1. My daughter learned that Michael Curtis is a pretty great writer-of-adventures and runner-of-games. After playing in one of his sessions in which she was transported and transformed (the Michael Curtis way), she later said to me, "no offense, but that was the best game I've ever played in." None taken! Michael Curtis is good and his DCC adventures are one of the things that has hooked me into the system!
2. My son learned that playing a Druid is terrible. Like almost every time. Which is why there will never be a Druid class in my Crawljammer games. Unless it's like a crazy Plutonian Druid who can harvest bones and decaying metal for use in his rituals. Okay, maybe then.
3. We all played a bunch of DCC (via Crawljammer and that previously-mentioned Michael Curtis concoction) and a bunch of Astonishing Swordsmen & Sorcerers of Hyperborea (via my "Blade of Karnus" game and a session run by the great Jeff Talanian). I think those are my two favorite RPG systems because while they certainly share many similarities -- strong roots in D&D and the OGL -- they complement each other nicely. DCC can be really bombastic and insane and dynamic while AS&SH is most often brooding and violent and terrifying. Laser swords are not out of place in either, but they have different tonalities. I love playing both, but I love playing BOTH, you know?
4. I learned that Tim Kask is lying when he says, "I will assume your character is better at his role than you are, so you don't have to tell me every little thing he does when he's in a room." Because later he will say, "you didn't look before walking in the room and so you get whacked for 2d10 damage by this thing that hit you because you didn't say you looked." So...look. He only had to hand-wave magical berries to cure me from my death twice. Before the inevitable total party kill.

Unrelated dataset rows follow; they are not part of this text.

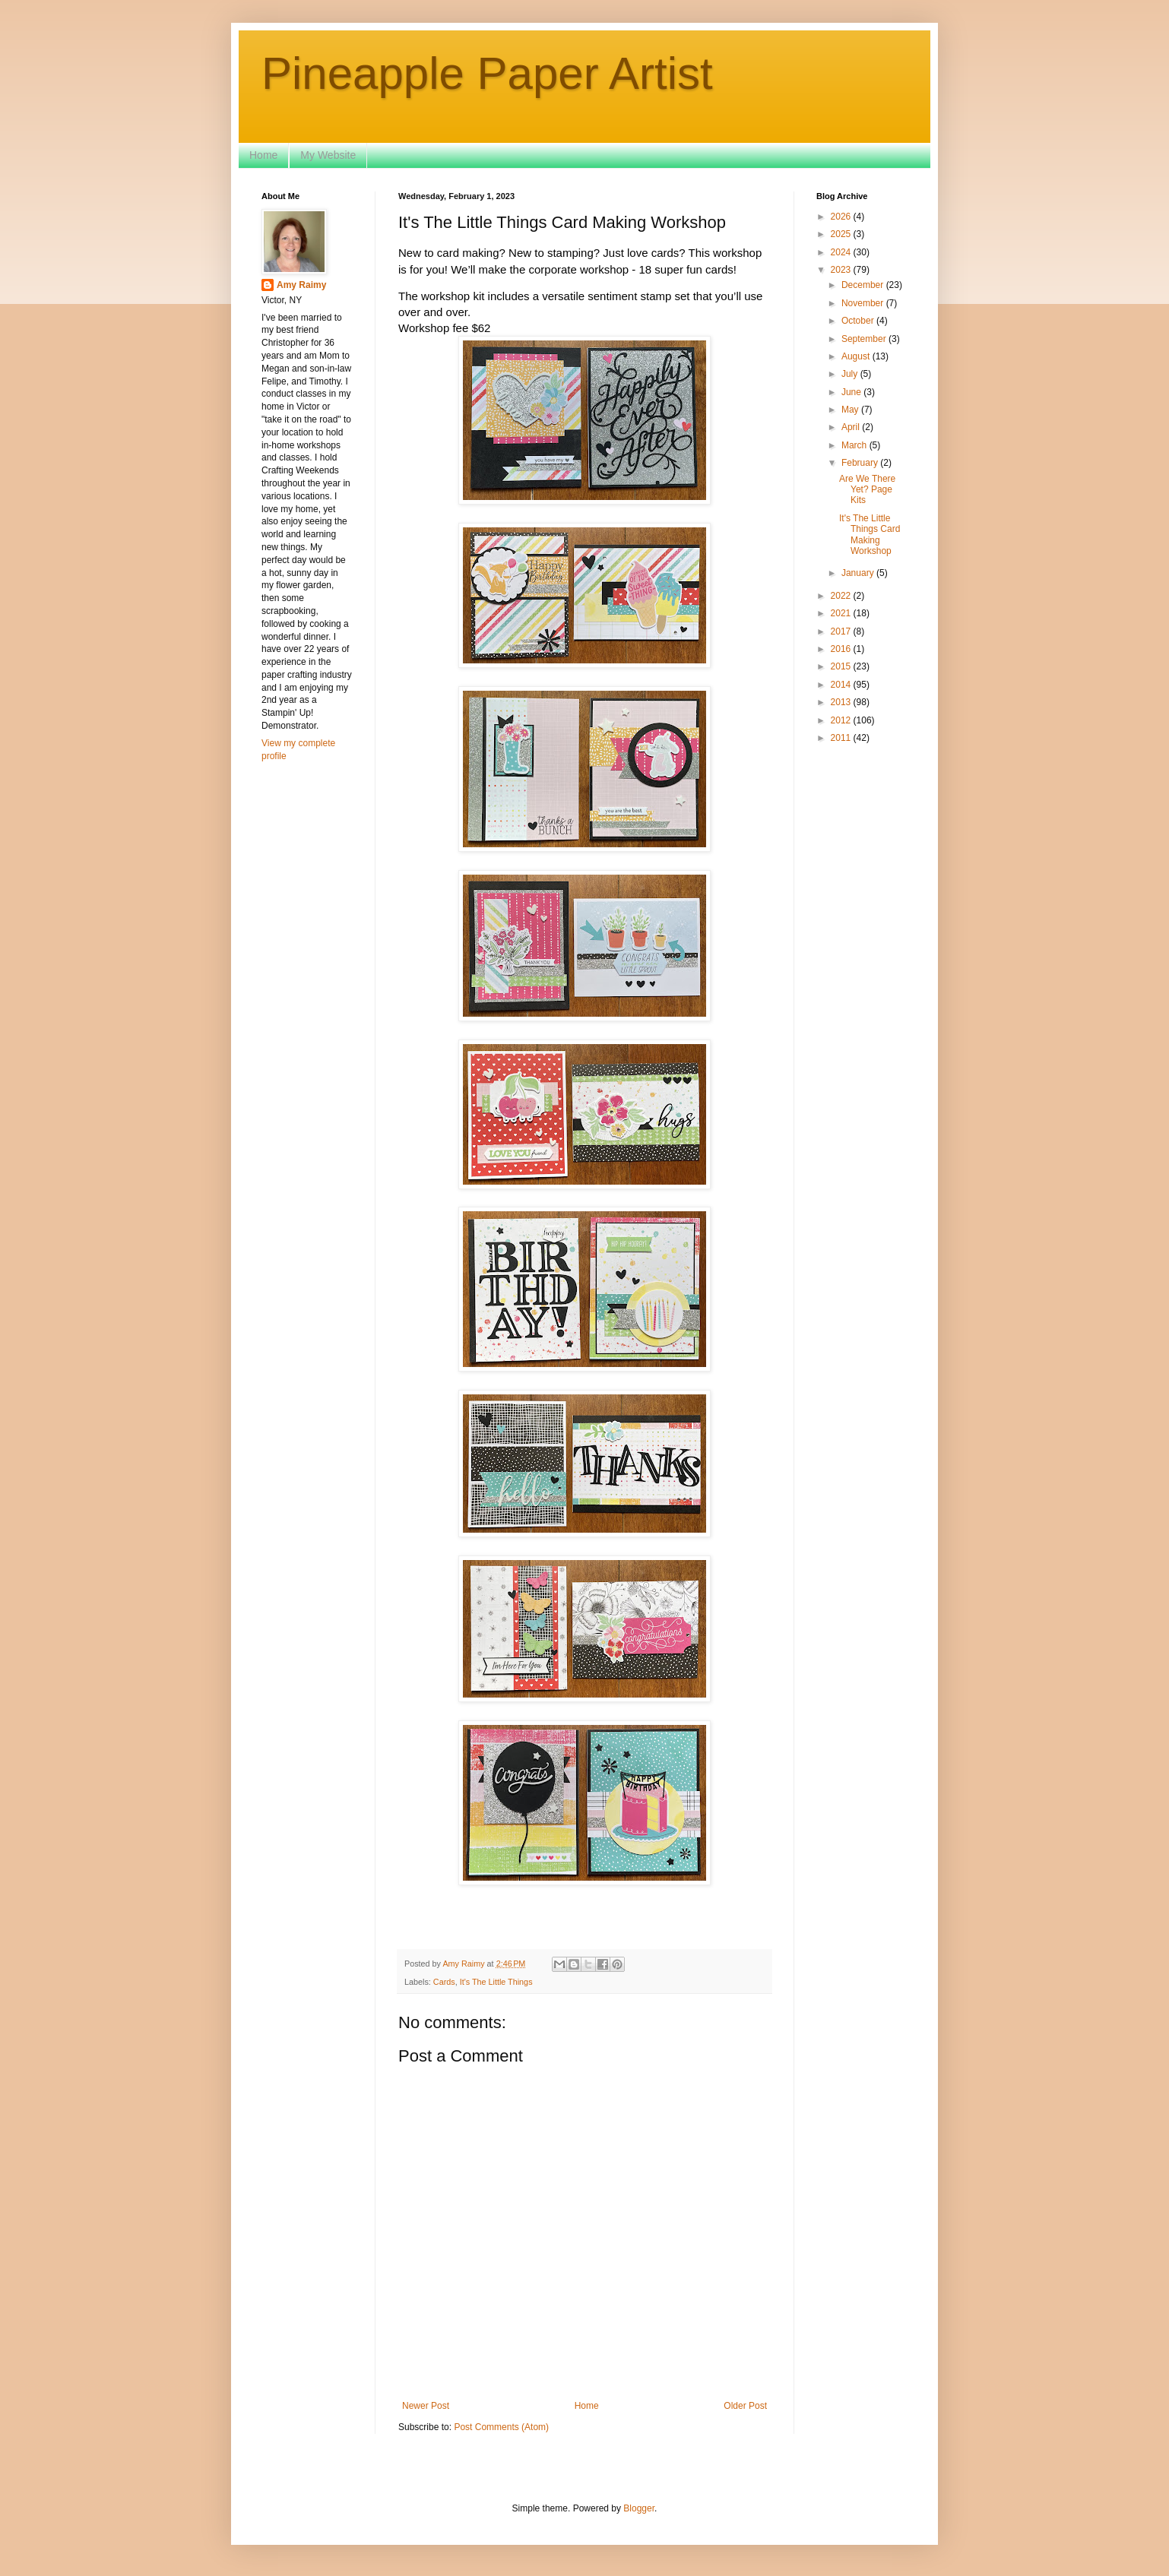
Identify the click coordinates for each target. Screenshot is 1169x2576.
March (855, 445)
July (850, 374)
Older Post (745, 2405)
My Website (328, 155)
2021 (842, 613)
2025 (842, 234)
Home (263, 155)
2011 (842, 738)
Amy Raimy (301, 285)
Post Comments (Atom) (501, 2427)
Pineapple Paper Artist (487, 73)
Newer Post (425, 2405)
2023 (842, 269)
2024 (842, 252)
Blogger (638, 2508)
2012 (842, 720)
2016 (842, 649)
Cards (444, 1981)
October (858, 320)
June (852, 392)
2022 (842, 595)
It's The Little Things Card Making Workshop (869, 534)
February (860, 462)
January (858, 573)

5. My two Crawljammer playtest adventures -- Red Planet Rendezvous and the Space Pirates from Beyond the Grave -- both need a little tweaking, but they played well, and in both cases the party was able to complete the objective (ahem, sort of, ahem, that 8d20 Scorching Ray vaporizing the MacGuffin on Mars, ahem) and have a fun time doing so. I need to tighten up a few of the transitions between the episodic encounter locations in Space Pirates, and I need to add a bit more weirdness to the first half of Red Planet, but they are in pretty good shape after a good kicking of the tires this weekend. Look for those adventures in upcoming issues of Crawljammer!